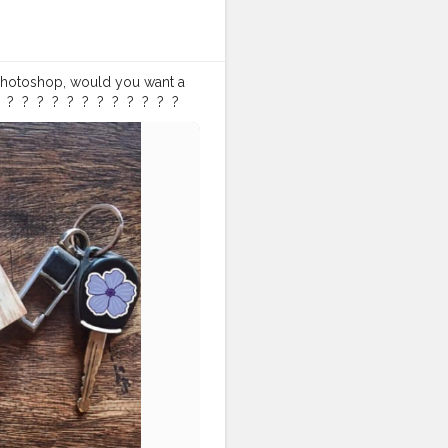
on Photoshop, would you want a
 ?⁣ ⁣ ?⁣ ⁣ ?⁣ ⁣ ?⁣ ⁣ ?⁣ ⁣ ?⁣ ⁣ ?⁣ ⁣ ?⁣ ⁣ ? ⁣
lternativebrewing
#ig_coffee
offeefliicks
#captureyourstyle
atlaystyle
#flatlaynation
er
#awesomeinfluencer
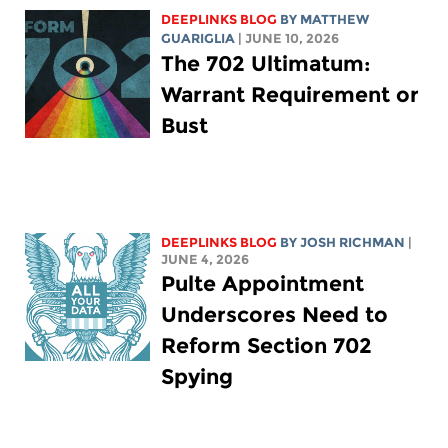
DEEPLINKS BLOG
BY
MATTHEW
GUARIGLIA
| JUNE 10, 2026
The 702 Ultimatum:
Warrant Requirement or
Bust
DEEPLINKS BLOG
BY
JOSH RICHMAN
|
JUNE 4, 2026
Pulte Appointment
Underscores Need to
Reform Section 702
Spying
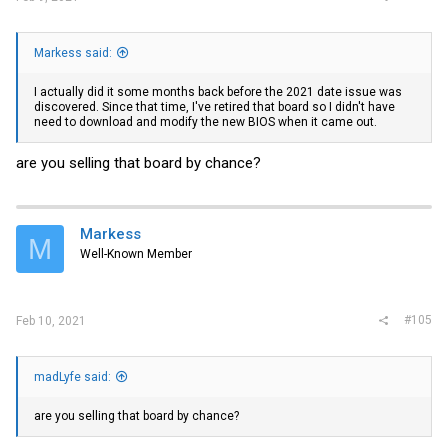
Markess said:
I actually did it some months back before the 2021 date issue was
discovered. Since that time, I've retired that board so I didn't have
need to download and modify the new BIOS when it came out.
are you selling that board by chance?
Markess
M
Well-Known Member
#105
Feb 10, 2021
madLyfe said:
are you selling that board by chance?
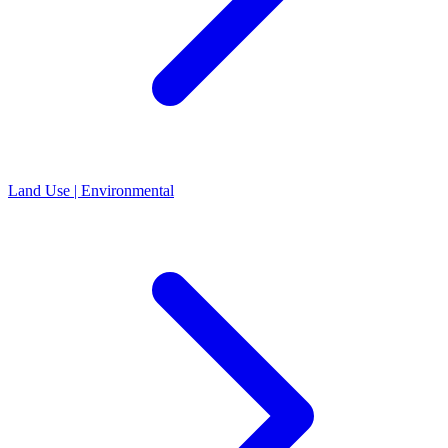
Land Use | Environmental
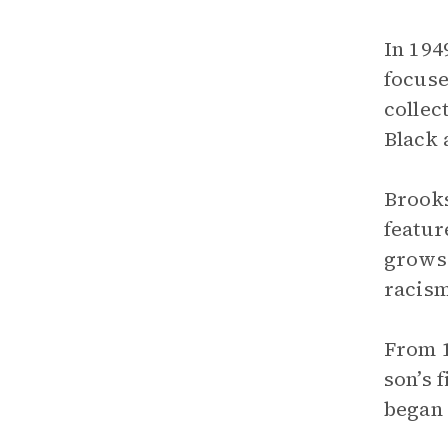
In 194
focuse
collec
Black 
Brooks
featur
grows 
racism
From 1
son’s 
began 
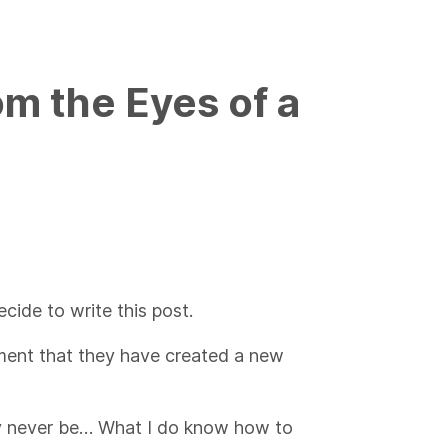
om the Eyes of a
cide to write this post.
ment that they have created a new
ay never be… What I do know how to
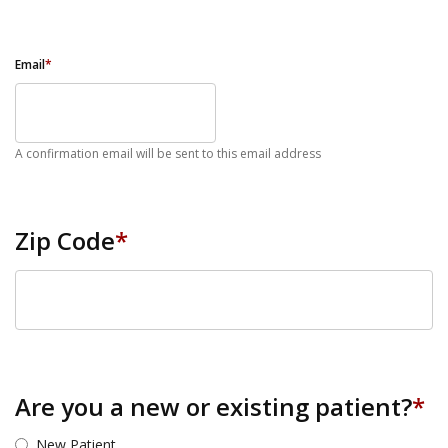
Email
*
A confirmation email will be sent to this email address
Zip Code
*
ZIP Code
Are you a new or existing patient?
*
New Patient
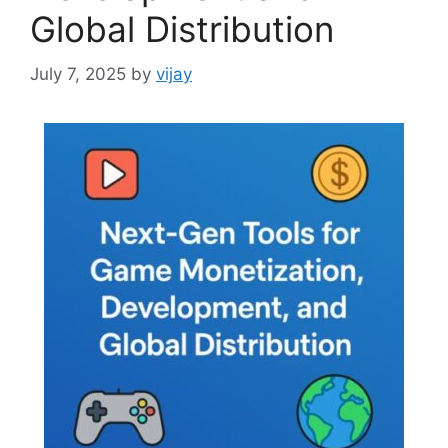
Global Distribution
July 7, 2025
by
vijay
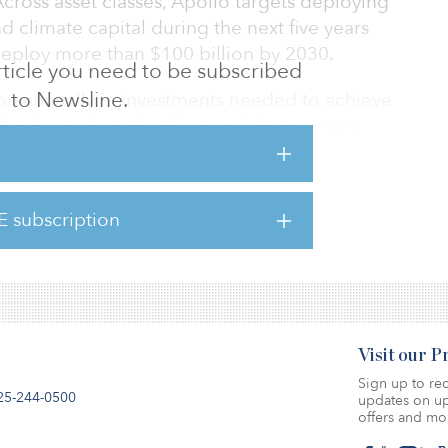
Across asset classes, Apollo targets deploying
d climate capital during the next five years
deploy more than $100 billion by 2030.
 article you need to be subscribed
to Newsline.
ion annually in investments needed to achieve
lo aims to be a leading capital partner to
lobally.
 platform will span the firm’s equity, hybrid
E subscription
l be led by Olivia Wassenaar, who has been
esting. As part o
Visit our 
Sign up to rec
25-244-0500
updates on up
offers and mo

--

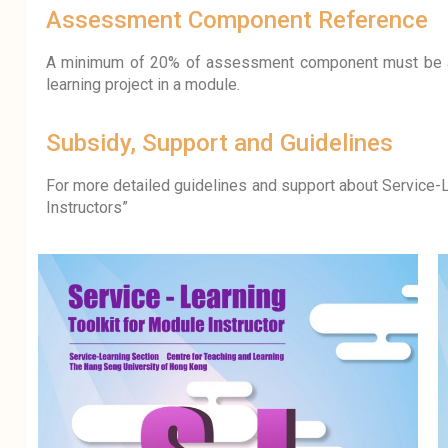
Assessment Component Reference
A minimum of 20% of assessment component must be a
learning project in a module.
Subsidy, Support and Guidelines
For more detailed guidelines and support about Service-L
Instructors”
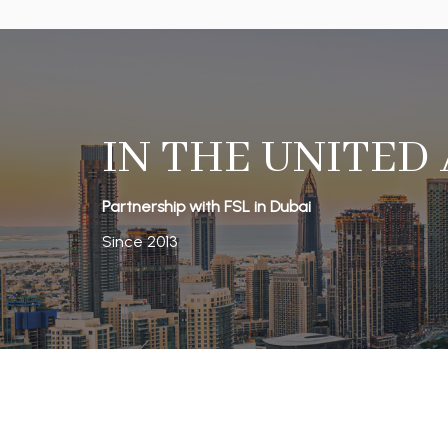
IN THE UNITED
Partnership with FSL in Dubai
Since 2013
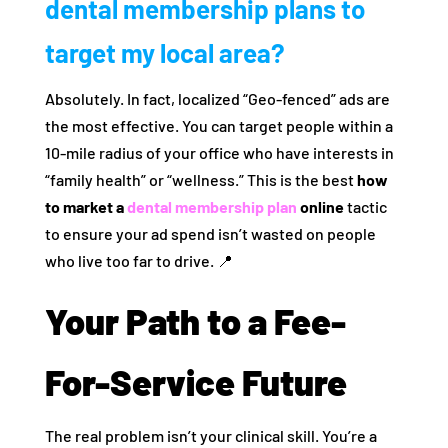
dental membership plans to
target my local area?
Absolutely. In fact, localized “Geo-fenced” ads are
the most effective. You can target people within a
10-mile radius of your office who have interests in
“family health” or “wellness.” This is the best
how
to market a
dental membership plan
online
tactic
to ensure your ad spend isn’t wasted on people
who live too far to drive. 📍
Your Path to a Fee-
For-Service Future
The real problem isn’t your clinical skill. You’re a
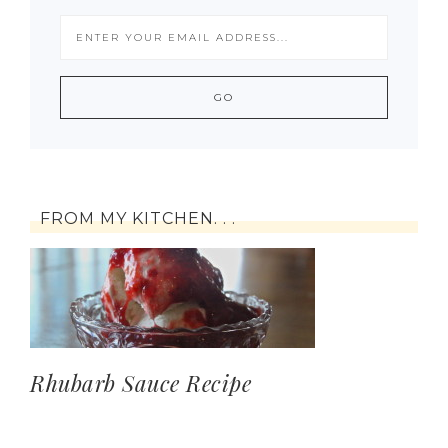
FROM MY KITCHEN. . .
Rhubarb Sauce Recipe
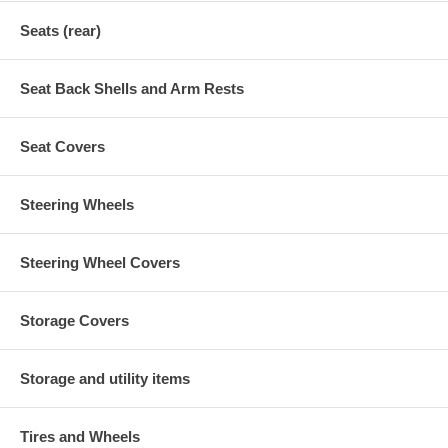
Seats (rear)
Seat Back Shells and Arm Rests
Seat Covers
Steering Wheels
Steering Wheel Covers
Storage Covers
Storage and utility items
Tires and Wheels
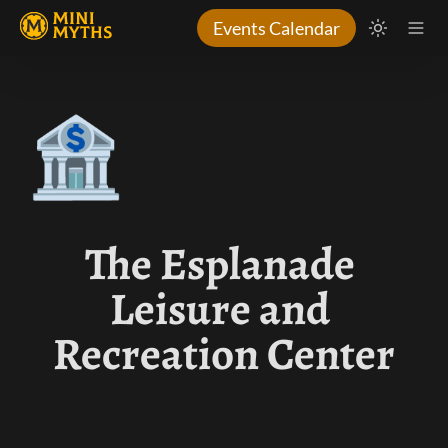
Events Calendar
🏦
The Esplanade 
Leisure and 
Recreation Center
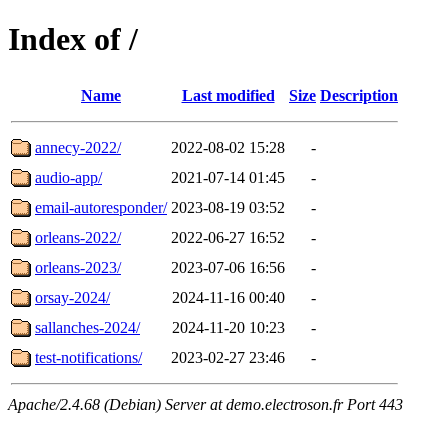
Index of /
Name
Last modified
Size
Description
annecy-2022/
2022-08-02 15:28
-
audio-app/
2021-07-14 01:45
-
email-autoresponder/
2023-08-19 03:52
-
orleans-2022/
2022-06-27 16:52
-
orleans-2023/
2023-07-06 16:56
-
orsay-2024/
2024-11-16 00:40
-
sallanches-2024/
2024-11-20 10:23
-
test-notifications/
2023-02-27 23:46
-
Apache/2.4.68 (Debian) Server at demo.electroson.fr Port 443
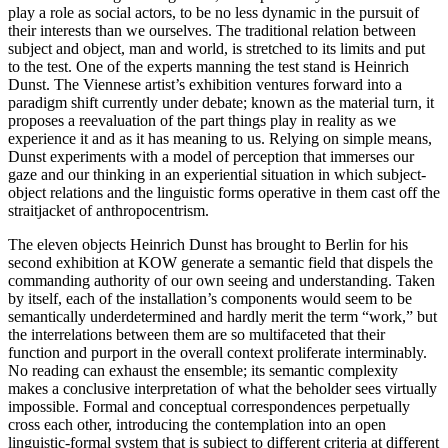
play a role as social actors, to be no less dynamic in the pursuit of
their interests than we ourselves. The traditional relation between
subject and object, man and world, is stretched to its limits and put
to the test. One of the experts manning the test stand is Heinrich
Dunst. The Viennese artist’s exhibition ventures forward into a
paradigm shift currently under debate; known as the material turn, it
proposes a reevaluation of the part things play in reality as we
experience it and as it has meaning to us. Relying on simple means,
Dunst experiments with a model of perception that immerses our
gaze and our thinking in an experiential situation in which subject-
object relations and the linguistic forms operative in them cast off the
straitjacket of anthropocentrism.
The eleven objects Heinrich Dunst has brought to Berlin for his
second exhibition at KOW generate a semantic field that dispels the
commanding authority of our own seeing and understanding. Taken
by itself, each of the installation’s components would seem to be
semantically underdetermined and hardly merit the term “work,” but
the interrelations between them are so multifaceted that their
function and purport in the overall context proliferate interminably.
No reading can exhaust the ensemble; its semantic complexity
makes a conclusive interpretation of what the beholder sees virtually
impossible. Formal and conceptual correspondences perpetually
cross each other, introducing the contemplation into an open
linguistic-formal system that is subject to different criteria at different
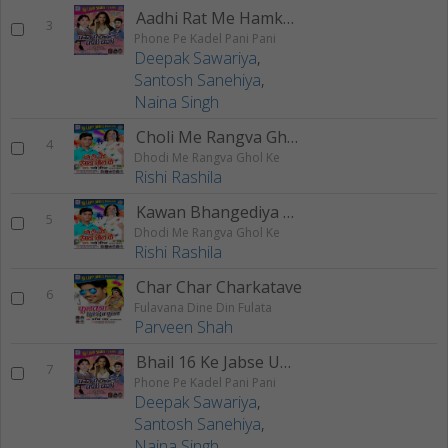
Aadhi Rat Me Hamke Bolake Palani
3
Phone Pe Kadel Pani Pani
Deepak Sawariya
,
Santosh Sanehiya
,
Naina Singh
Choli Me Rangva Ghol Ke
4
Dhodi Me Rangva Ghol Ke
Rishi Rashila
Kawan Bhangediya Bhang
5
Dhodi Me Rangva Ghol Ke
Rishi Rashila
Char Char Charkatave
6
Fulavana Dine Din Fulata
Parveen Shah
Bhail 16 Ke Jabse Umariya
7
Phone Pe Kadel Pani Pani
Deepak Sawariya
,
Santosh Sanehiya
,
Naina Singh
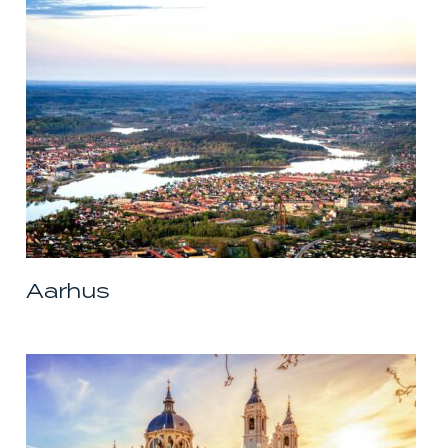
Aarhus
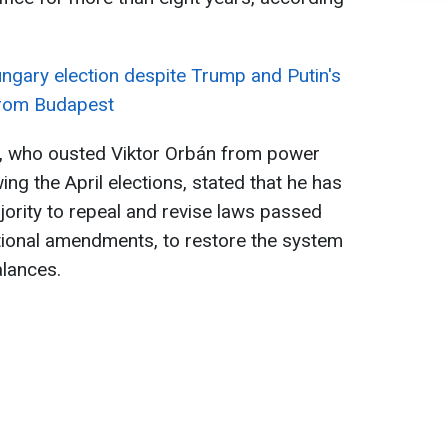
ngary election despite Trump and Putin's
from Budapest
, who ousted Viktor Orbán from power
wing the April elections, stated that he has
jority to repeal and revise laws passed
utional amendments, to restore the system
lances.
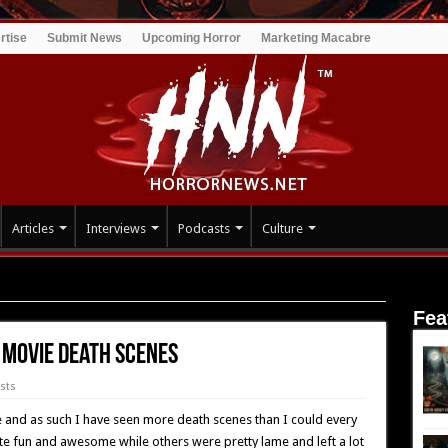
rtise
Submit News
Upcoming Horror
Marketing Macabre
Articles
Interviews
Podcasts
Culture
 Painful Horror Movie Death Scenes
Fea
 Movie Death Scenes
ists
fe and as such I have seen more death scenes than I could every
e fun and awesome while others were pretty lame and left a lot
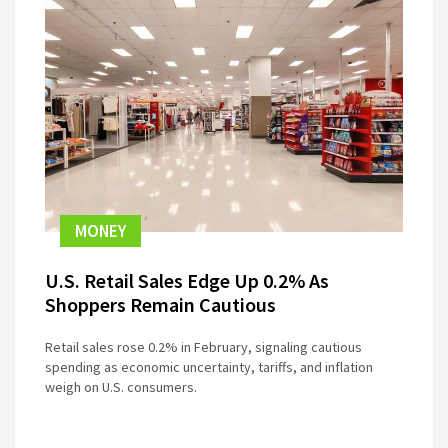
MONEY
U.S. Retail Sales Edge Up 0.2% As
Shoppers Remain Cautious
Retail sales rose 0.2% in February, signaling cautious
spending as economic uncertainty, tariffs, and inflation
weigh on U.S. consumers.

## What is being asked
Return word for word the lines of the listing above, starting at the line with "to ensure your" and ending at the line with "experience it and", both included. Pictures do not belong in the copy.

## Response
to ensure your ad spend isn’t wasted on people
who live too far to drive. 📍
Your Path to a Fee-
For-Service Future
The real problem isn’t your clinical skill. You’re a
FROM MY KITCHEN. . .
Rhubarb Sauce Recipe
Seats (rear)
Seat Back Shells and Arm Rests
Seat Covers
Steering Wheels
Steering Wheel Covers
Storage Covers
Storage and utility items
Tires and Wheels
Events Calendar
🏦
The Esplanade 
Leisure and 
Recreation Center
Index of /
Name
Last modified
Size
Description
annecy-2022/
2022-08-02 15:28
-
audio-app/
2021-07-14 01:45
-
email-autoresponder/
2023-08-19 03:52
-
orleans-2022/
2022-06-27 16:52
-
orleans-2023/
2023-07-06 16:56
-
orsay-2024/
2024-11-16 00:40
-
sallanches-2024/
2024-11-20 10:23
-
test-notifications/
2023-02-27 23:46
-
Apache/2.4.68 (Debian) Server at demo.electroson.fr Port 443
play a role as social actors, to be no less dynamic in the pursuit of
their interests than we ourselves. The traditional relation between
subject and object, man and world, is stretched to its limits and put
to the test. One of the experts manning the test stand is Heinrich
Dunst. The Viennese artist’s exhibition ventures forward into a
paradigm shift currently under debate; known as the material turn, it
proposes a reevaluation of the part things play in reality as we
experience it and as it has meaning to us. Relying on simple means,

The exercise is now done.